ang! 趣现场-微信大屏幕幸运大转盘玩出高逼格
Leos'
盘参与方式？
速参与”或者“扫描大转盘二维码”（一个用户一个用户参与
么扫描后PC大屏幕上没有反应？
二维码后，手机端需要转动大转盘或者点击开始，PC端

────

▶ **Your instructions**
Would you reproduce all of the data exactly, without a single alteration?

▶ **Output of the task**
ang! 趣现场-微信大屏幕幸运大转盘玩出高逼格
Leos'
盘参与方式？
速参与”或者“扫描大转盘二维码”（一个用户一个用户参与
么扫描后PC大屏幕上没有反应？
二维码后，手机端需要转动大转盘或者点击开始，PC端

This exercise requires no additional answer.